3. Coding diverse examples
My final step in creating the documentation was coding examples that demonstrated the various uses of each block. I enjoyed this step the most, as I could be creative with making projects I think an elementary school student would enjoy.
I practiced designing for users of different backgrounds, identities, and interests, as well as accessibility to different forms of technology.
I intentionally created examples that could appeal to students of different genders, cultures, and interests, using nearly every sprite in at least one example. My examples also vary in their use of the mouse, keyboard, and sound so that they can be interacted with across devices.
My internships helped me further develop my computer science, user experience, and design skills through working on projects that reach millions of students.
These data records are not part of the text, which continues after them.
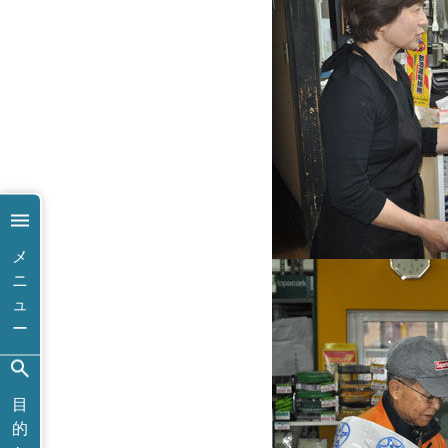
メ
ニ
ュ
ー
目
的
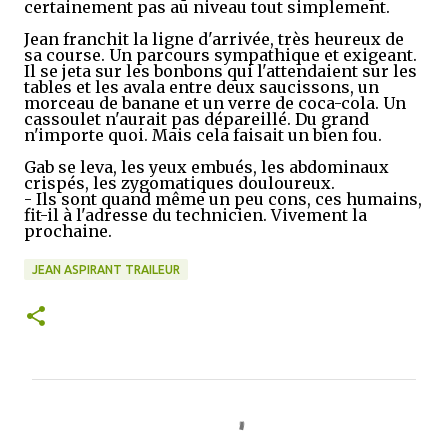
certainement pas au niveau tout simplement.
Jean franchit la ligne d'arrivée, très heureux de
sa course. Un parcours sympathique et exigeant.
Il se jeta sur les bonbons qui l'attendaient sur les
tables et les avala entre deux saucissons, un
morceau de banane et un verre de coca-cola. Un
cassoulet n'aurait pas dépareillé. Du grand
n'importe quoi. Mais cela faisait un bien fou.
Gab se leva, les yeux embués, les abdominaux
crispés, les zygomatiques douloureux.
- Ils sont quand même un peu cons, ces humains,
fit-il à l'adresse du technicien. Vivement la
prochaine.
JEAN ASPIRANT TRAILEUR
C
o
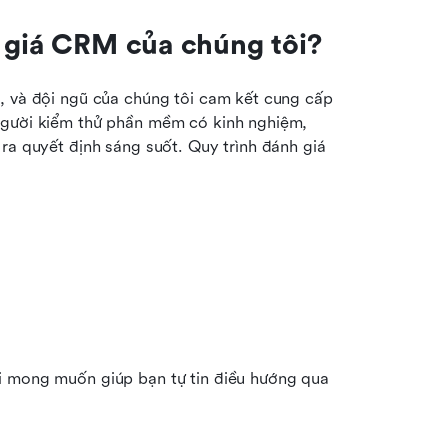
h giá CRM của chúng tôi?
, và đội ngũ của chúng tôi cam kết cung cấp 
người kiểm thử phần mềm có kinh nghiệm, 
ra quyết định sáng suốt. Quy trình đánh giá 
:
i mong muốn giúp bạn tự tin điều hướng qua 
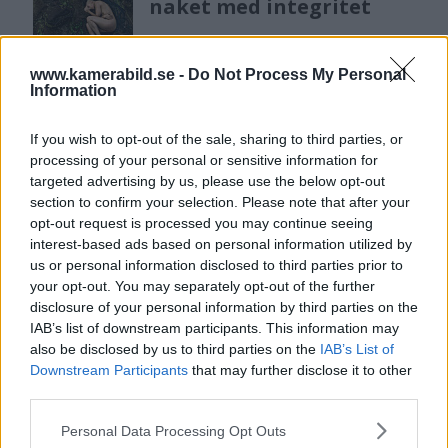
naket med integritet
www.kamerabild.se -
Do Not Process My Personal
Information
Sony RX10 V – ny
superzoom med 24–
If you wish to opt-out of the sale, sharing to third parties, or
600mm & AI-autofokus
processing of your personal or sensitive information for
targeted advertising by us, please use the below opt-out
section to confirm your selection. Please note that after your
opt-out request is processed you may continue seeing
interest-based ads based on personal information utilized by
us or personal information disclosed to third parties prior to
your opt-out. You may separately opt-out of the further
disclosure of your personal information by third parties on the
IAB’s list of downstream participants. This information may
also be disclosed by us to third parties on the
IAB’s List of
Downstream Participants
that may further disclose it to other
third parties.
Please note that this website/app uses one or more Google
Personal Data Processing Opt Outs
services and may gather and store information including but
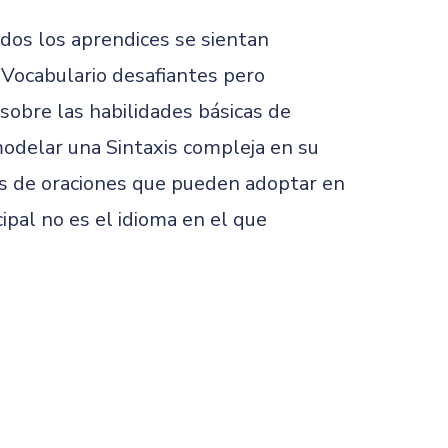
odos los aprendices se sientan
e Vocabulario desafiantes pero
sobre las habilidades básicas de
modelar una Sintaxis compleja en su
as de oraciones que pueden adoptar en
ipal no es el idioma en el que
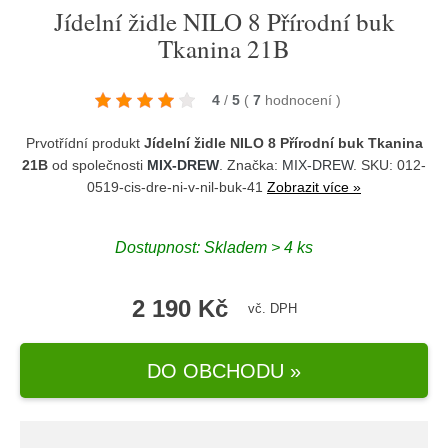
Jídelní židle NILO 8 Přírodní buk
Tkanina 21B
4
/
5
(
7
hodnocení
)
Prvotřídní produkt
Jídelní židle NILO 8 Přírodní buk Tkanina
21B
od společnosti
MIX-DREW
. Značka:
MIX-DREW
. SKU: 012-
0519-cis-dre-ni-v-nil-buk-41
Zobrazit více »
Dostupnost:
Skladem > 4 ks
2 190 Kč
vč. DPH
DO OBCHODU »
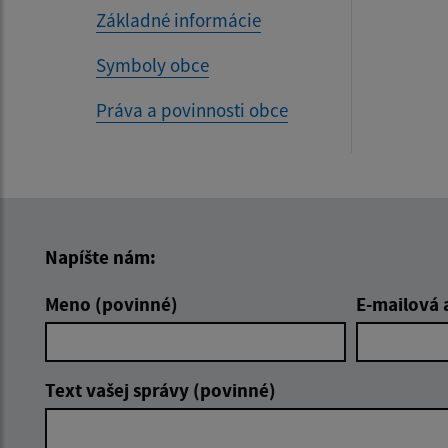
Základné informácie
Symboly obce
Práva a povinnosti obce
Napíšte nám:
Meno (povinné)
E-mailová 
Text vašej správy (povinné)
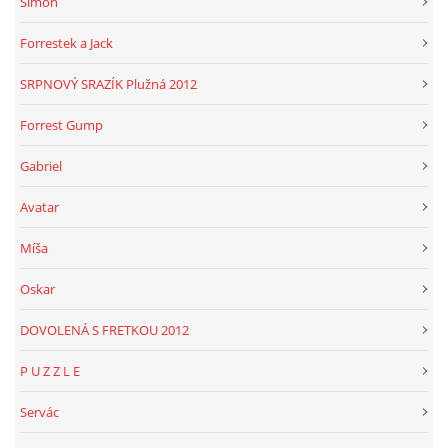
Simon
Forrestek a Jack
SRPNOVÝ SRAZÍK Plužná 2012
Forrest Gump
Gabriel
Avatar
Míša
Oskar
DOVOLENÁ S FRETKOU 2012
P U Z Z L E
Servác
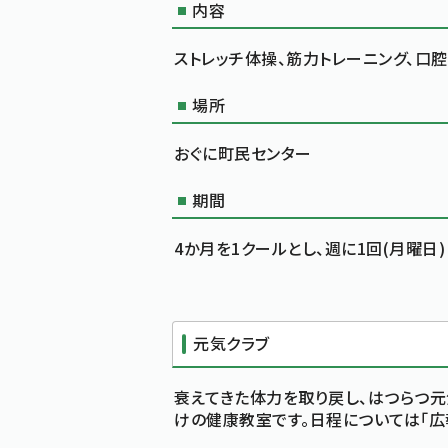
内容
ストレッチ体操、筋力トレーニング、口腔
場所
おぐに町民センター
期間
4か月を1クールとし、週に1回(月曜日)
元気クラブ
衰えてきた体力を取り戻し、はつらつ
けの健康教室です。日程については「広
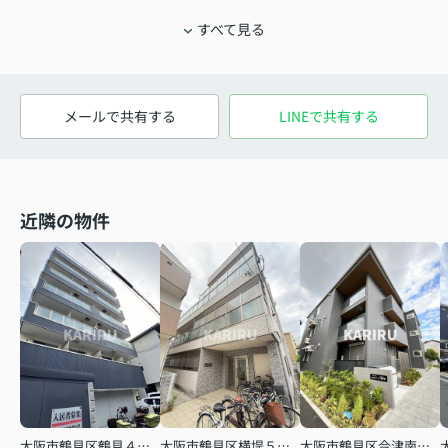
すべて見る
メールで共有する
LINEで共有する
近隣の物件
大阪市鶴見区鶴見４丁目
大阪市鶴見区横堤５丁目
大阪市鶴見区今津南４丁目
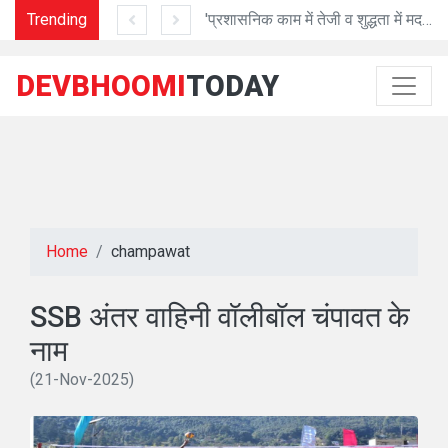
Trending
गुणवत्ता के साथ तेजी से करें निर्माण: अध्यक्ष प्रेमा पांडेय
'प्रशासनिक काम में तेजी व शुद्धता में मददगार है Al तकनीक'
DEVBHOOMI
TODAY
Home
champawat
SSB अंतर वाहिनी वॉलीबॉल चंपावत के
नाम
(21-Nov-2025)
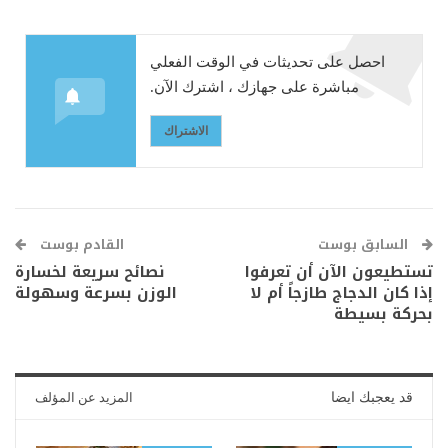
احصل على تحديثات في الوقت الفعلي
مباشرة على جهازك ، اشترك الآن.
الاشتراك
السابق بوست
القادم بوست
تستطيعون الآن أن تعرفوا
نصائح سريعة لخسارة
إذا كان الدجاج طازجاً أم لا
الوزن بسرعة وسهولة
بحركة بسيطة
قد يعجبك ايضا
المزيد عن المؤلف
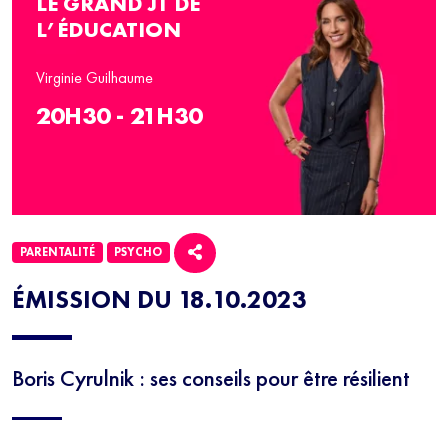
LE GRAND JT DE
L’ÉDUCATION
Virginie Guilhaume
20H30 - 21H30
PARENTALITÉ
PSYCHO
ÉMISSION DU 18.10.2023
Boris Cyrulnik : ses conseils pour être résilient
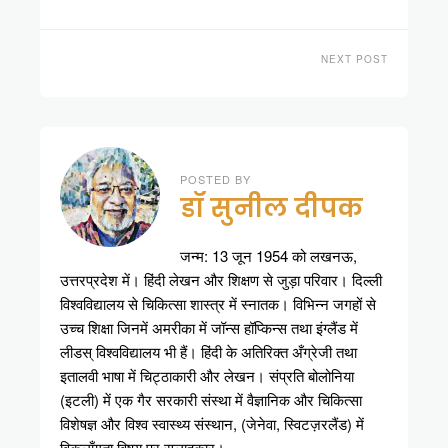
NEXT POST
POSTED BY
डॉ सुनील दीपक
जन्म: 13 जून 1954 को लखनऊ,
उत्तरप्रदेश में। हिंदी लेखन और शिक्षण से जुड़ा परिवार। दिल्ली
विश्वविद्यालय से चिकित्सा शास्त्र में स्नातक। विभिन्न जगहों से
उच्च शिक्षा जिनमें अमरीका में जॉन्स हॉप्किन्स तथा इंग्लैंड में
लीडस् विश्वविद्यालय भी हैं। हिंदी के अतिरिक्त अँग्रेजी तथा
इतालवी भाषा में चिट्ठाकारी और लेखन। संप्रति बोलोनिया
(इटली) में एक गैर सरकारी संस्था में वैज्ञानिक और चिकित्सा
विशेषज्ञ और विश्व स्वास्थ्य संस्थान, (जेनेवा, स्विटज़रलैंड) में
विकलाँगता विषय पर सलाहकार।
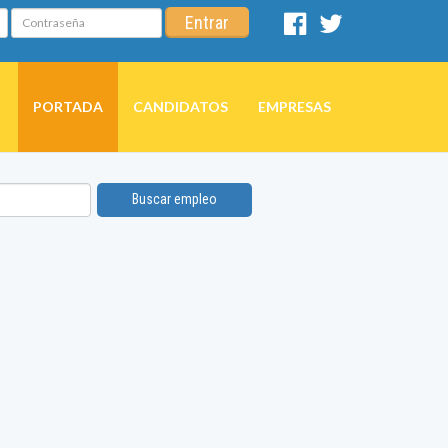
Contraseña
Entrar
Facebook
Twitter
PORTADA
CANDIDATOS
EMPRESAS
Buscar empleo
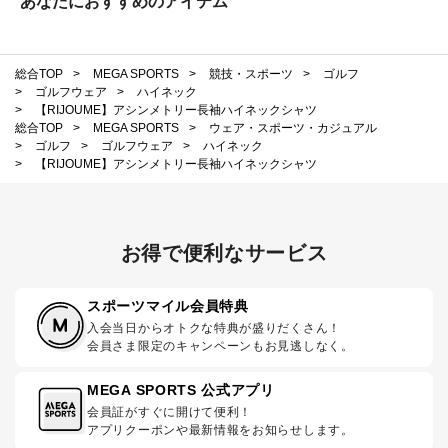
あなたにおすすめのアイテム
総合TOP
>
MEGA SPORTS
>
競技・スポーツ
>
ゴルフ
>
ゴルフウェア
>
ハイネック
>
【RIJOUME】アシンメトリー長袖ハイネックシャツ
総合TOP
>
MEGA SPORTS
>
ウェア・スポーツ・カジュアル
>
ゴルフ
>
ゴルフウェア
>
ハイネック
>
【RIJOUME】アシンメトリー長袖ハイネックシャツ
お得で便利なサービス
スポーツマイル会員特典
入会当日からオトクな特典が盛りだくさん！
会員さま限定のキャンペーンもお見逃しなく。
MEGA SPORTS 公式アプリ
会員証がすぐに開けて便利！
アプリクーポンや最新情報をお知らせします。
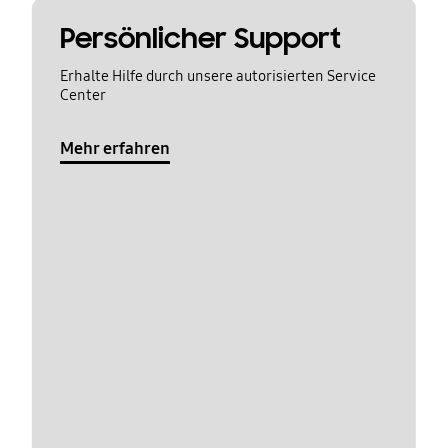
Persönlicher Support
Erhalte Hilfe durch unsere autorisierten Service
Center
Mehr erfahren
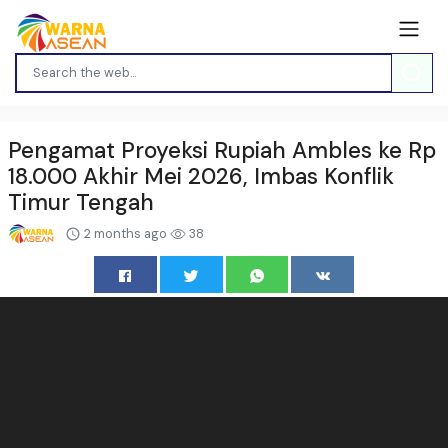
Pengamat Proyeksi Rupiah Ambles ke Rp
18.000 Akhir Mei 2026, Imbas Konflik
Timur Tengah
2 months ago
38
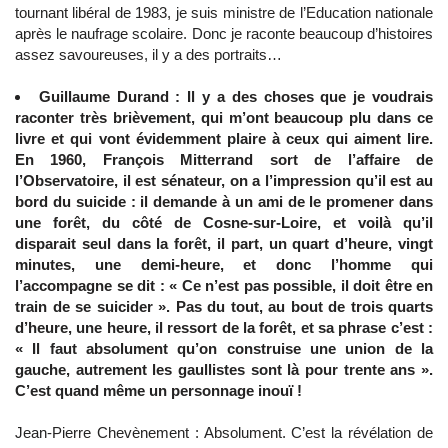
tournant libéral de 1983, je suis ministre de l’Education nationale
après le naufrage scolaire. Donc je raconte beaucoup d’histoires
assez savoureuses, il y a des portraits…
Guillaume Durand : Il y a des choses que je voudrais
raconter très brièvement, qui m’ont beaucoup plu dans ce
livre et qui vont évidemment plaire à ceux qui aiment lire.
En 1960, François Mitterrand sort de l’affaire de
l’Observatoire, il est sénateur, on a l’impression qu’il est au
bord du suicide : il demande à un ami de le promener dans
une forêt, du côté de Cosne-sur-Loire, et voilà qu’il
disparait seul dans la forêt, il part, un quart d’heure, vingt
minutes, une demi-heure, et donc l’homme qui
l’accompagne se dit : « Ce n’est pas possible, il doit être en
train de se suicider ». Pas du tout, au bout de trois quarts
d’heure, une heure, il ressort de la forêt, et sa phrase c’est :
« Il faut absolument qu’on construise une union de la
gauche, autrement les gaullistes sont là pour trente ans ».
C’est quand même un personnage inouï !
Jean-Pierre Chevènement : Absolument. C’est la révélation de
One of my most valuable takeaways was learning to design for diverse users. In this case, diversity was more than just different cultural backgrounds and interests; users were diverse in their technology access, language, and role in the classroom. Considering these characteristics made me more aware of the importance of creating products that can be edited, translated, and meet accessibility guidelines. Code.org also faces larger diversity challenges, like how to encourage more women and underrepresented minorities to engage with computer science. Gaining first-hand experience with these challenges pushed me to consider how I can address social issues in my future work.